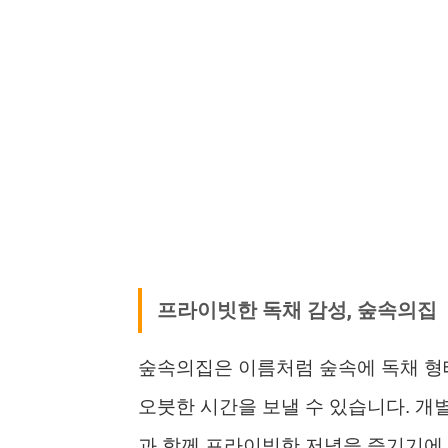
프라이빗한 독채 감성, 숲속의집
숲속의집은 이름처럼 숲속에 독채 형태
오붓한 시간을 보낼 수 있습니다. 개
과 함께 프라이빗한 저녁을 즐기기에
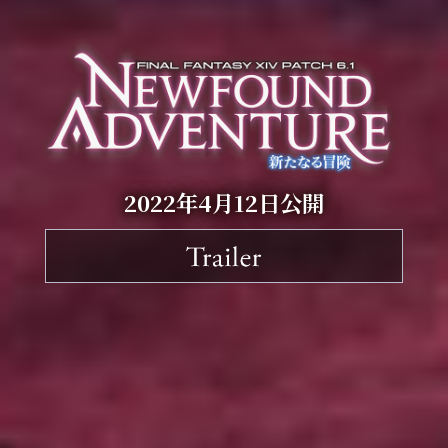
2022年4月12日公開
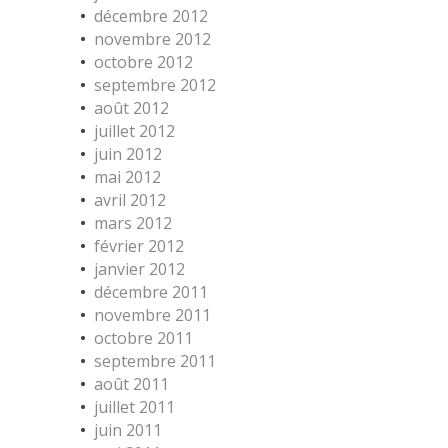
décembre 2012
novembre 2012
octobre 2012
septembre 2012
août 2012
juillet 2012
juin 2012
mai 2012
avril 2012
mars 2012
février 2012
janvier 2012
décembre 2011
novembre 2011
octobre 2011
septembre 2011
août 2011
juillet 2011
juin 2011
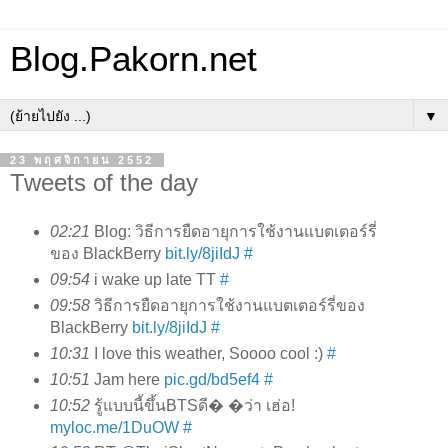
Blog.Pakorn.net
▼
23 พฤศจิกายน 2552
Tweets of the day
02:21
Blog: วิธีการยืดอายุการใช้งานแบตเตอร์รี่
ของ BlackBerry
bit.ly/8jiIdJ
#
09:54
i wake up late TT
#
09:58
วิธีการยืดอายุการใช้งานแบตเตอร์รี่ของ
BlackBerry
bit.ly/8jiIdJ
#
10:31
I love this weather, Soooo cool :)
#
10:51
Jam here
pic.gd/bd5ef4
#
10:52
รู้แบบนี้ขึ้นBTSดี� �ว่า เฮ่อ!
myloc.me/1DuOW
#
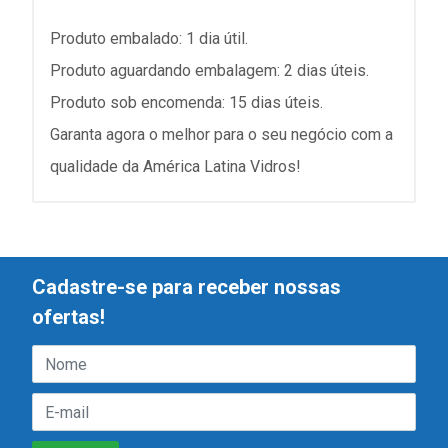
Produto embalado: 1 dia útil.
Produto aguardando embalagem: 2 dias úteis.
Produto sob encomenda: 15 dias úteis.
Garanta agora o melhor para o seu negócio com a
qualidade da América Latina Vidros!
Cadastre-se para receber nossas
ofertas!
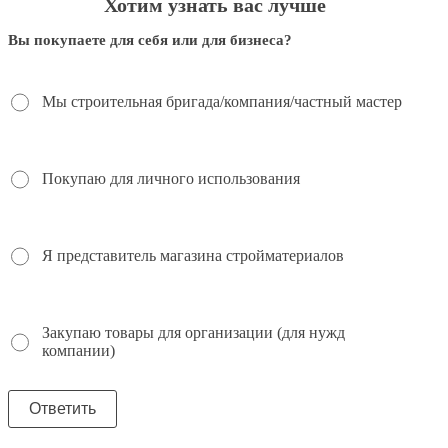
Хотим узнать вас лучше
Вы покупаете для себя или для бизнеса?
Мы строительная бригада/компания/частный мастер
Покупаю для личного использования
Я представитель магазина стройматериалов
Закупаю товары для организации (для нужд
компании)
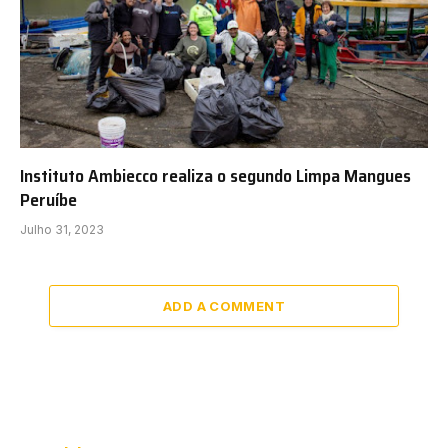
Instituto Ambiecco realiza o segundo Limpa Mangues
Peruíbe
Julho 31, 2023
ADD A COMMENT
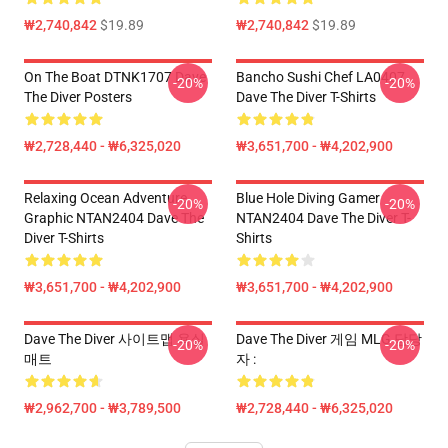
₩2,740,842
$19.89
₩2,740,842
$19.89
On The Boat DTNK1707 Dave
Bancho Sushi Chef LA0407
-20%
-20%
The Diver Posters
Dave The Diver T-Shirts
₩2,728,440 - ₩6,325,020
₩3,651,700 - ₩4,202,900
Relaxing Ocean Adventure
Blue Hole Diving Gamer
-20%
-20%
Graphic NTAN2404 Dave The
NTAN2404 Dave The Diver T-
Diver T-Shirts
Shirts
₩3,651,700 - ₩4,202,900
₩3,651,700 - ₩4,202,900
Dave The Diver 사이트맵 욕실
Dave The Diver 게임 MLG 담당
-20%
-20%
매트
자 :
₩2,962,700 - ₩3,789,500
₩2,728,440 - ₩6,325,020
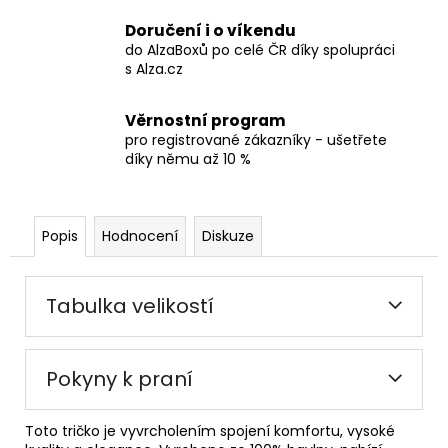
Doručení i o víkendu
do AlzaBoxů po celé ČR díky spolupráci
s Alza.cz
Věrnostní program
pro registrované zákazníky - ušetřete
díky němu až 10 %
Popis
Hodnocení
Diskuze
Tabulka velikostí
Pokyny k praní
Toto tričko je vyvrcholením spojení komfortu, vysoké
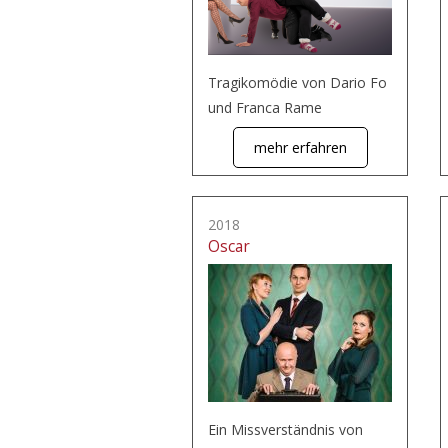
Tragikomödie von Dario Fo
und Franca Rame
mehr erfahren
2018
Oscar
Ein Missverständnis von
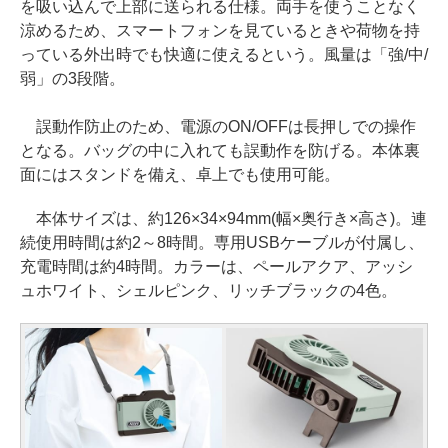
を吸い込んで上部に送られる仕様。両手を使うことなく
涼めるため、スマートフォンを見ているときや荷物を持
っている外出時でも快適に使えるという。風量は「強/中/
弱」の3段階。
誤動作防止のため、電源のON/OFFは長押しでの操作
となる。バッグの中に入れても誤動作を防げる。本体裏
面にはスタンドを備え、卓上でも使用可能。
本体サイズは、約126×34×94mm(幅×奥行き×高さ)。連
続使用時間は約2～8時間。専用USBケーブルが付属し、
充電時間は約4時間。カラーは、ペールアクア、アッシ
ュホワイト、シェルピンク、リッチブラックの4色。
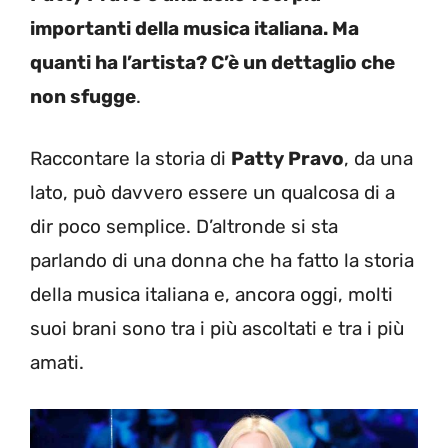
importanti della musica italiana. Ma
quanti ha l’artista? C’è un dettaglio che
non sfugge
.
Raccontare la storia di
Patty Pravo
, da una
lato, può davvero essere un qualcosa di a
dir poco semplice. D’altronde si sta
parlando di una donna che ha fatto la storia
della musica italiana e, ancora oggi, molti
suoi brani sono tra i più ascoltati e tra i più
amati.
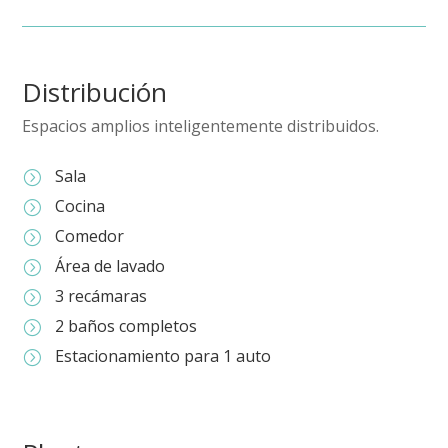
Distribución
Espacios amplios inteligentemente distribuidos.
Sala
=
Cocina
=
Comedor
=
Área de lavado
=
3 recámaras
=
2 baños completos
=
Estacionamiento para 1 auto
=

WHAT THE TASK REQUIRES » Without the pictures, write out the whole listing above exactly as it appears.

FINISHED TASK »
프라이빗한 독채 감성, 숲속의집
숲속의집은 이름처럼 숲속에 독채 형태
오붓한 시간을 보낼 수 있습니다. 개
과 함께 프라이빗한 저녁을 즐기기에
2022年4月12日公開
décembre 2012
novembre 2012
octobre 2012
septembre 2012
août 2012
juillet 2012
juin 2012
mai 2012
avril 2012
mars 2012
février 2012
janvier 2012
décembre 2011
novembre 2011
octobre 2011
septembre 2011
août 2011
juillet 2011
juin 2011
Blog.Pakorn.net
▼
23 พฤศจิกายน 2552
Tweets of the day
02:21
Blog: วิธีการยืดอายุการใช้งานแบตเตอร์รี่
ของ BlackBerry
bit.ly/8jiIdJ
#
09:54
i wake up late TT
#
09:58
วิธีการยืดอายุการใช้งานแบตเตอร์รี่ของ
BlackBerry
bit.ly/8jiIdJ
#
10:31
I love this weather, Soooo cool :)
#
10:51
Jam here
pic.gd/bd5ef4
#
10:52
รู้แบบนี้ขึ้นBTSดี� �ว่า เฮ่อ!
myloc.me/1DuOW
#
Produto embalado: 1 dia útil.
Produto aguardando embalagem: 2 dias úteis.
Produto sob encomenda: 15 dias úteis.
Garanta agora o melhor para o seu negócio com a
qualidade da América Latina Vidros!
Cadastre-se para receber nossas
ofertas!
Хотим узнать вас лучше
Вы покупаете для себя или для бизнеса?
Мы строительная бригада/компания/частный мастер
Покупаю для личного использования
Я представитель магазина стройматериалов
Закупаю товары для организации (для нужд
компании)
Instituto Ambiecco realiza o segundo Limpa Mangues
Peruíbe
Julho 31, 2023
ADD A COMMENT
₩2,740,842
$19.89
₩2,740,842
$19.89
On The Boat DTNK1707 Dave
Bancho Sushi Chef LA0407
-20%
-20%
The Diver Posters
Dave The Diver T-Shirts
₩2,728,440 - ₩6,325,020
₩3,651,700 - ₩4,202,900
Relaxing Ocean Adventure
Blue Hole Diving Gamer
-20%
-20%
Graphic NTAN2404 Dave The
NTAN2404 Dave The Diver T-
Diver T-Shirts
Shirts
₩3,651,700 - ₩4,202,900
₩3,651,700 - ₩4,202,900
Dave The Diver 사이트맵 욕실
Dave The Diver 게임 MLG 담당
-20%
-20%
매트
자 :
₩2,962,700 - ₩3,789,500
₩2,728,440 - ₩6,325,020
Doručení i o víkendu
do AlzaBoxů po celé ČR díky spolupráci
s Alza.cz
Věrnostní program
pro registrované zákazníky - ušetřete
díky němu až 10 %
Popis
Hodnocení
Diskuze
Tabulka velikostí
Pokyny k praní
Toto tričko je vyvrcholením spojení komfortu, vysoké
Tragikomödie von Dario Fo
und Franca Rame
mehr erfahren
2018
Oscar
Ein Missverständnis von
を吸い込んで上部に送られる仕様。両手を使うことなく
涼めるため、スマートフォンを見ているときや荷物を持
っている外出時でも快適に使えるという。風量は「強/中/
弱」の3段階。
誤動作防止のため、電源のON/OFFは長押しでの操作
となる。バッグの中に入れても誤動作を防げる。本体裏
面にはスタンドを備え、卓上でも使用可能。
本体サイズは、約126×34×94mm(幅×奥行き×高さ)。連
続使用時間は約2～8時間。専用USBケーブルが付属し、
充電時間は約4時間。カラーは、ペールアクア、アッシ
ュホワイト、シェルピンク、リッチブラックの4色。
importanti della musica italiana. Ma
quanti ha l’artista? C’è un dettaglio che
non sfugge
.
Raccontare la storia di
Patty Pravo
, da una
lato, può davvero essere un qualcosa di a
dir poco semplice. D’altronde si sta
parlando di una donna che ha fatto la storia
della musica italiana e, ancora oggi, molti
suoi brani sono tra i più ascoltati e tra i più
amati.
Distribución
Espacios amplios inteligentemente distribuidos.
Sala
=
Cocina
=
Comedor
=
Área de lavado
=
3 recámaras
=
2 baños completos
=
Estacionamiento para 1 auto
=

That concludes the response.